Figure 2.8 shows the correlation between L/L m and PD6, max. All of the results are plotted in the figure, covering the experimental conditions Re p = 0.16–0.62 and L = 0.5–2.0 cm. The results differed markedly between the rigid spheres and cancer cells; the cancer cells required a greater channel length than the rigid spheres to reach the equilibrium state.

Fig. 2.8
figure 00028

Correlations between PD6,max, defined by (2.3), and the normalized channel length L/L m. The figure contains all experimental data under the conditions of Re p = 0.16–0.62 and L = 0.5–2.0 cm. Error bars indicate standard deviations [22]
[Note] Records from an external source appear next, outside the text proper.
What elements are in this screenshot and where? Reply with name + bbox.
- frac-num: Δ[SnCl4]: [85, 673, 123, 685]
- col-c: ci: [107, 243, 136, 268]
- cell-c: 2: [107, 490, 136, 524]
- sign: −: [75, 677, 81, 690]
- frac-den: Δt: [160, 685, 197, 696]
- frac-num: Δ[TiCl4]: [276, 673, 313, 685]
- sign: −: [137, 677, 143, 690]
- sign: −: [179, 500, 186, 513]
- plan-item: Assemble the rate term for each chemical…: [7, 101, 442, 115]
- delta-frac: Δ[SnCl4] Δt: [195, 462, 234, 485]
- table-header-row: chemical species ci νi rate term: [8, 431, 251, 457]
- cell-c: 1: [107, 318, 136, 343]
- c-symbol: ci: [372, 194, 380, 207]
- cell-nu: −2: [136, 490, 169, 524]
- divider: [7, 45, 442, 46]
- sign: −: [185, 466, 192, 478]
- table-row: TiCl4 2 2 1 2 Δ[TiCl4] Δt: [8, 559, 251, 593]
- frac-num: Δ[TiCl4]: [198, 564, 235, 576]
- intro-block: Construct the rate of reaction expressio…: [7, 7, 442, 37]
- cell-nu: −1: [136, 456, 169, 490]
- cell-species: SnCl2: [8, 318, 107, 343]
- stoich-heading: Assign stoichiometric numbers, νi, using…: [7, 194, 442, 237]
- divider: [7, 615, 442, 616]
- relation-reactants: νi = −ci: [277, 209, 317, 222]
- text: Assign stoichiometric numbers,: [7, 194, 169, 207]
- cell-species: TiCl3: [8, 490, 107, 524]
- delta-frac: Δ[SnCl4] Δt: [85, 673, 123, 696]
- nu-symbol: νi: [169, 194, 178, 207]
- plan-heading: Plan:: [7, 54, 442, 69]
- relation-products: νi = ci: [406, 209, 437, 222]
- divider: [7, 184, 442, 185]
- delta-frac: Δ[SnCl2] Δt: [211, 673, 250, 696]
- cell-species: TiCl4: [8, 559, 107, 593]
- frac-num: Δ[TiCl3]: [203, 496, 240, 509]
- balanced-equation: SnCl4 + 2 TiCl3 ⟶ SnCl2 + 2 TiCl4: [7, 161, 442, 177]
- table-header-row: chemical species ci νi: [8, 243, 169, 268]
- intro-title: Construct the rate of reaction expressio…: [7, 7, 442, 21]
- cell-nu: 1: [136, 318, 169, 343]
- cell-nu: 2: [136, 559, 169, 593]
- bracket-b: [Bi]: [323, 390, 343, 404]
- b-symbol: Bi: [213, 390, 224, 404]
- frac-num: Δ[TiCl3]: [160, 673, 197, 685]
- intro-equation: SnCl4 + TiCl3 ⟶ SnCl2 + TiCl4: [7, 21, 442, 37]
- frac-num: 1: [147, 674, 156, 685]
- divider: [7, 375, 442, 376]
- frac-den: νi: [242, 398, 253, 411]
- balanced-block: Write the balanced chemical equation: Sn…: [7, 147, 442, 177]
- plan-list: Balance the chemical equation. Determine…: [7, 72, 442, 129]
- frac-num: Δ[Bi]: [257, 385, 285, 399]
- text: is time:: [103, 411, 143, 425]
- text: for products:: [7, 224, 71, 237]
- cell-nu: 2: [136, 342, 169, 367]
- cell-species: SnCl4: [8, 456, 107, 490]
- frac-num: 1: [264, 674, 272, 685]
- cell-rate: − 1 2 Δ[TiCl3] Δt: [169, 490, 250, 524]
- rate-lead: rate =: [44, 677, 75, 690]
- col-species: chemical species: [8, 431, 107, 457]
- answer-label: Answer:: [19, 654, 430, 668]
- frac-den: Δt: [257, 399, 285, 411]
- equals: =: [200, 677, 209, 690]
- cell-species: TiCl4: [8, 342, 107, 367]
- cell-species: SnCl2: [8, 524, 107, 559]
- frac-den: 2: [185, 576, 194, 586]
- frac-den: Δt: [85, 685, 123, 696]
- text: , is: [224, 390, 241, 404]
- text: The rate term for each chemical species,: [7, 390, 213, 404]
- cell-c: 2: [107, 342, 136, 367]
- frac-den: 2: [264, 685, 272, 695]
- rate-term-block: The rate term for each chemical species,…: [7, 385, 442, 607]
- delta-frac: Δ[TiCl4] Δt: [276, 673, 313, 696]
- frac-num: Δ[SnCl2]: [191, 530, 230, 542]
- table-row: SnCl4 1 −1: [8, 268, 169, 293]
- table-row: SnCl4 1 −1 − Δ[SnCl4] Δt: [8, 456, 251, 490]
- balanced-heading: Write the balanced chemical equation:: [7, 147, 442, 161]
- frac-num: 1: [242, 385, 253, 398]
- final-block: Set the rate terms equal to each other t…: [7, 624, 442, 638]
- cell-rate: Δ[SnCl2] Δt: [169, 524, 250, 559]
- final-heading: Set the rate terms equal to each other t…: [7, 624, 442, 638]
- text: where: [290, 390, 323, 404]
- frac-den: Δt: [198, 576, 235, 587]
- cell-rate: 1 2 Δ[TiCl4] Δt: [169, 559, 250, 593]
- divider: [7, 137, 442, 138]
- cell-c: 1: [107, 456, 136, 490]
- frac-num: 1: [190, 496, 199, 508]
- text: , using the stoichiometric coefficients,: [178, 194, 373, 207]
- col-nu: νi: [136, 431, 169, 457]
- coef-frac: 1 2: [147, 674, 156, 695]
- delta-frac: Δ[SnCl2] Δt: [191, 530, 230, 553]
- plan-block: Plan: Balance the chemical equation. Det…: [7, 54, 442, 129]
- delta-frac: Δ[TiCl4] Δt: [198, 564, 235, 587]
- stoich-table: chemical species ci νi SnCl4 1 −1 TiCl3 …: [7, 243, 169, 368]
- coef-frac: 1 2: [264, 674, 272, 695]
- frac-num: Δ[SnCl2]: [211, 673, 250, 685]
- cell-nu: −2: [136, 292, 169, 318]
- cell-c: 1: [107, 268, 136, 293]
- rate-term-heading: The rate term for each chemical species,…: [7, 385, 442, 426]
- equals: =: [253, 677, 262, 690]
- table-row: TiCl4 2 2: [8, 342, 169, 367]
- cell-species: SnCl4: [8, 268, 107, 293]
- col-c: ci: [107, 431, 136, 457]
Two possible factors might have affected the migration length of cancer cells as compared with rigid spheres: their deformability and their variation in size.
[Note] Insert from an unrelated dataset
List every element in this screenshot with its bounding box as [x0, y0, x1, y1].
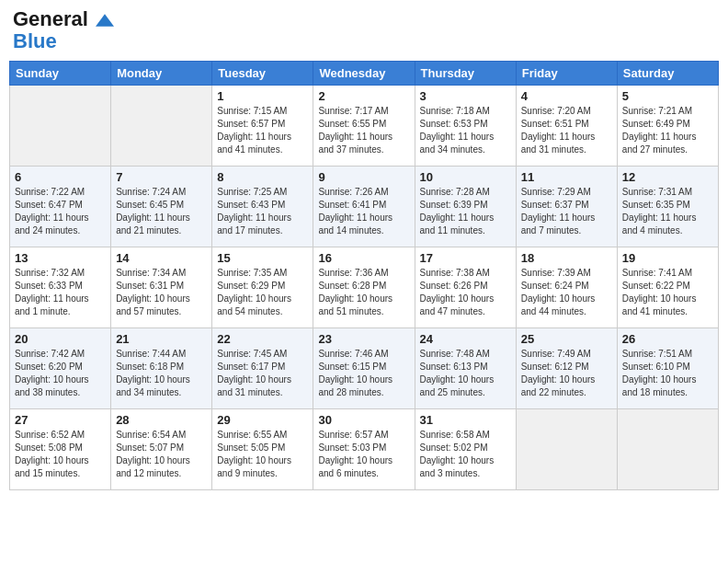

Firstly, to estimate the effect of cell deformability, we introduced the capillary number, defined as \( {\text{Ca}} = {{{\mu \dot{\gamma }}} \left/ {E} \right.} \), where E is Young’s modulus. At a large capillary number, cells undergo marked deformation owing to high shear stress, whereas when Ca is small, cells maintain their original shape. Young’s modulus for typical breast cancer cells is about 102 Pa [13,20], and the fluid viscosity is of the order of 10−3 Pa s. Consequently, Ca becomes greater than unity only when the shear rate \( \dot{\gamma } \) exceeds 105 s−1. In the present study, the average \( \dot{\gamma } \) at the highest flow rate (Re p = 0.62) was about 1.2 × 104 s−1. Therefore, the effect of cell deformability can be neglected. This was confirmed by the overlapping results of PD6,max obtained for different values of Re p, which are plotted on a single curve in Fig. 2.8.
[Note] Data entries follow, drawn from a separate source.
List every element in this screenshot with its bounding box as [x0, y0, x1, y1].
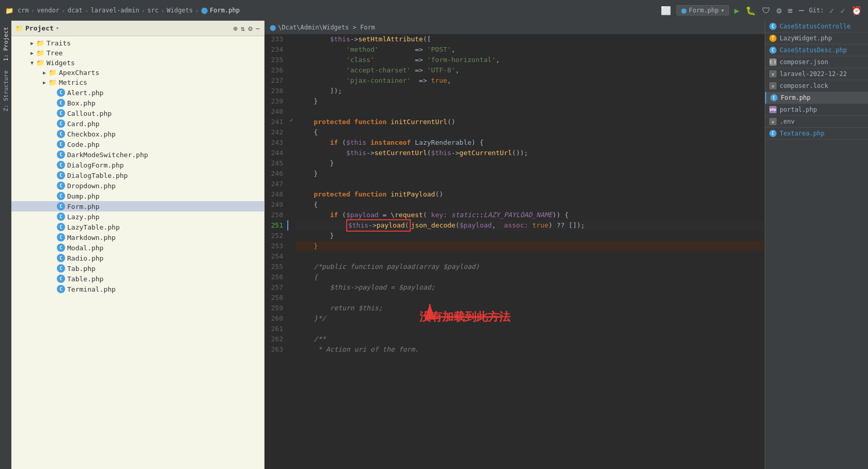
tree-item-dialogtable[interactable]: C DialogTable.php: [11, 170, 264, 180]
tree-item-table[interactable]: C Table.php: [11, 274, 264, 284]
git-check2[interactable]: ✓: [839, 5, 846, 17]
gutter: ✓: [287, 34, 296, 469]
file-icon-dialogform: C: [57, 161, 65, 169]
tree-item-code[interactable]: C Code.php: [11, 139, 264, 149]
tree-item-tree[interactable]: ▶ 📁 Tree: [11, 48, 264, 58]
more-icon[interactable]: ≡: [787, 5, 794, 17]
tree-item-form[interactable]: C Form.php: [11, 201, 264, 211]
minimize-icon[interactable]: ─: [798, 5, 805, 17]
right-icon-t1: T: [769, 35, 777, 42]
folder-icon-apexcharts: 📁: [49, 69, 57, 77]
right-file-composerlock[interactable]: ≡ composer.lock: [765, 80, 868, 92]
folder-icon-tree: 📁: [36, 49, 44, 57]
code-line-239: }: [296, 96, 765, 107]
file-icon-box: C: [57, 99, 65, 107]
tree-item-dropdown[interactable]: C Dropdown.php: [11, 180, 264, 191]
tree-item-box[interactable]: C Box.php: [11, 98, 264, 108]
tree-item-darkmodeswitcher[interactable]: C DarkModeSwitcher.php: [11, 149, 264, 160]
file-icon-radio: C: [57, 254, 65, 262]
code-line-263: * Action uri of the form.: [296, 344, 765, 355]
file-icon-lazytable: C: [57, 223, 65, 231]
tree-item-card[interactable]: C Card.php: [11, 118, 264, 129]
tree-item-modal[interactable]: C Modal.php: [11, 243, 264, 253]
tree-item-apexcharts[interactable]: ▶ 📁 ApexCharts: [11, 68, 264, 78]
folder-icon: 📁: [5, 7, 13, 14]
right-file-textarea[interactable]: C Textarea.php: [765, 128, 868, 140]
code-line-260: }*/: [296, 313, 765, 324]
locate-icon[interactable]: ⊕: [233, 24, 237, 33]
right-panel: C CaseStatusControlle T LazyWidget.php C…: [765, 21, 868, 469]
right-file-lazywidget[interactable]: T LazyWidget.php: [765, 33, 868, 44]
git-label: Git:: [809, 7, 824, 14]
tree-item-widgets[interactable]: ▼ 📁 Widgets: [11, 58, 264, 68]
breadcrumb-dcat[interactable]: dcat: [68, 7, 83, 14]
right-file-casestatusdesc[interactable]: C CaseStatusDesc.php: [765, 44, 868, 56]
breadcrumb-widgets[interactable]: Widgets: [167, 7, 193, 14]
tree-item-traits[interactable]: ▶ 📁 Traits: [11, 38, 264, 48]
tree-arrow-traits: ▶: [28, 40, 36, 46]
breadcrumb-formphp[interactable]: ⬤ Form.php: [201, 7, 240, 14]
settings-icon[interactable]: ⚙: [248, 24, 252, 33]
code-line-253: }: [296, 241, 765, 251]
folder-icon-widgets: 📁: [36, 59, 44, 67]
breadcrumb: 📁 crm › vendor › dcat › laravel-admin › …: [5, 7, 657, 14]
breadcrumb-laravel-admin[interactable]: laravel-admin: [90, 7, 139, 14]
top-bar-right: ⬜ ⬤ Form.php ▾ ▶ 🐛 🛡 ⚙ ≡ ─ Git: ✓ ✓ ⏰: [660, 5, 863, 17]
tree-item-terminal[interactable]: C Terminal.php: [11, 284, 264, 294]
close-panel-icon[interactable]: −: [256, 24, 260, 33]
side-tab-structure[interactable]: Z: Structure: [1, 66, 11, 115]
code-line-243: if ($this instanceof LazyRenderable) {: [296, 138, 765, 148]
tree-item-dialogform[interactable]: C DialogForm.php: [11, 160, 264, 170]
run-icon[interactable]: ▶: [733, 5, 740, 17]
code-line-245: }: [296, 158, 765, 169]
top-bar: 📁 crm › vendor › dcat › laravel-admin › …: [0, 0, 868, 21]
red-box-annotation: $this->payload(: [346, 219, 411, 232]
side-tab-project[interactable]: 1: Project: [1, 23, 11, 65]
tree-item-dump[interactable]: C Dump.php: [11, 191, 264, 201]
git-check1[interactable]: ✓: [828, 5, 835, 17]
code-line-235: 'class' => 'form-horizontal',: [296, 55, 765, 65]
side-tabs: 1: Project Z: Structure: [0, 21, 11, 469]
git-check3[interactable]: ⏰: [850, 5, 863, 17]
file-icon-code: C: [57, 140, 65, 148]
code-line-255: /*public function payload(array $payload…: [296, 262, 765, 272]
right-file-form[interactable]: C Form.php: [765, 92, 868, 104]
tree-item-tab[interactable]: C Tab.php: [11, 263, 264, 274]
tree-item-alert[interactable]: C Alert.php: [11, 87, 264, 98]
right-file-composerjson[interactable]: { } composer.json: [765, 56, 868, 68]
debug-icon[interactable]: 🐛: [745, 5, 757, 17]
tree-item-lazy[interactable]: C Lazy.php: [11, 211, 264, 222]
right-file-laravel-log[interactable]: ≡ laravel-2022-12-22: [765, 68, 868, 80]
file-selector[interactable]: ⬤ Form.php ▾: [676, 5, 729, 16]
editor-content[interactable]: 233 234 235 236 237 238 239 240 241 242 …: [265, 34, 765, 469]
code-line-241: protected function initCurrentUrl(): [296, 117, 765, 127]
breadcrumb-vendor[interactable]: vendor: [37, 7, 59, 14]
collapse-icon[interactable]: ⇅: [241, 24, 245, 33]
folder-icon-metrics: 📁: [49, 79, 57, 86]
file-icon-lazy: C: [57, 213, 65, 221]
tree-item-radio[interactable]: C Radio.php: [11, 253, 264, 263]
file-icon-alert: C: [57, 88, 65, 97]
folder-icon-traits: 📁: [36, 39, 44, 47]
breadcrumb-src[interactable]: src: [147, 7, 159, 14]
right-file-env[interactable]: ≡ .env: [765, 116, 868, 128]
tree-item-lazytable[interactable]: C LazyTable.php: [11, 222, 264, 232]
code-line-257: $this->payload = $payload;: [296, 282, 765, 293]
tree-item-checkbox[interactable]: C Checkbox.php: [11, 129, 264, 139]
tree-item-metrics[interactable]: ▶ 📁 Metrics: [11, 78, 264, 87]
right-file-casestatuscontroller[interactable]: C CaseStatusControlle: [765, 21, 868, 33]
right-file-portal[interactable]: php portal.php: [765, 104, 868, 116]
display-icon[interactable]: ⬜: [660, 5, 672, 17]
tree-item-markdown[interactable]: C Markdown.php: [11, 232, 264, 243]
coverage-icon[interactable]: 🛡: [761, 5, 771, 17]
right-file-label-2: LazyWidget.php: [780, 35, 832, 42]
right-file-label-10: Textarea.php: [780, 130, 825, 137]
profile-icon[interactable]: ⚙: [776, 5, 783, 17]
file-icon-dump: C: [57, 192, 65, 200]
breadcrumb-crm[interactable]: 📁 crm: [5, 7, 29, 14]
tree-arrow-widgets: ▼: [28, 60, 36, 66]
tree-item-callout[interactable]: C Callout.php: [11, 108, 264, 118]
editor-area: ⬤ \Dcat\Admin\Widgets > Form 233 234 235…: [265, 21, 765, 469]
right-icon-php1: php: [769, 106, 777, 113]
right-icon-json2: ≡: [769, 82, 777, 89]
The other factor that might have affected the migration length of cancer cells compared with rigid spheres is the size variation of the cancer cells. The migration length L m, given by (2.1), is proportional to a −3, where a is the particle radius. Consequently, a small variation in cancer cell size results in a large difference in migration length. For example, the migration length of a cancer cell with radius a 0 is double that of a cancer cell with radius 1.26a 0. The diameter distribution of cancer cells, measured using a cell counter (Vi-CELL XR cell viability analyzer; Beckman Coulter, Brea, CA), showed that the average cell diameter was about 15 μm, with a standard deviation of ~4.3 μm. In general, the size distribution of cancer cells can be expressed by the Gaussian profile of the probability density function (PDF) as

$$ {\text{PDF}}(d) = \frac{1}{{\sqrt {{2\pi }} \sigma }}\exp \left( { - \frac{{{{\left( {d - {d_0}} \right)}^2}}}{{2{\sigma^2}}}} \right), $$
(2.4)

where d is the diameter, d 0 is the average diameter, and σ is the standard deviation. The cumulative distribution function (CDF) in this case is

$$ {\text{CDF}}(d) = \frac{1}{2}\left[ {1 + {\text{erf}}\left( {\frac{{d - {d_0}}}{{\sqrt {{2{\sigma^2}}} }}} \right)} \right] $$
(2.5)

When d = d 0, CDF = 0.5. Therefore, half of the cancer cells have a migration length L m greater than that of the rigid spheres. By substituting d 0 = 15 μm and σ = 4.3 μm into (2.5), it can be shown that for 18% of the cancer cells, the migration length is more than double that of the rigid spheres.

2.7 Conclusion

In this chapter we introduce our recent study of inertial migration of cancer cells in a microchannel [22]. The basic mechanism of inertial migration, fabrication of a PDMS microchannel, and the cancer cell preparation are all described. The inertial migration of both rigid spheres and cancer cells was convincingly observed in the microchannel. The migration of cancer cells in a dilute suspension was not as strong as that of rigid spheres, and the channel length required for cancer cell migration was roughly double that for the rigid spheres. The low efficiency of cell migration was attributable mainly to the size variation of the cancer cells. These results have important implications for the design of a microfluidic device for separating targeted cells from other cells.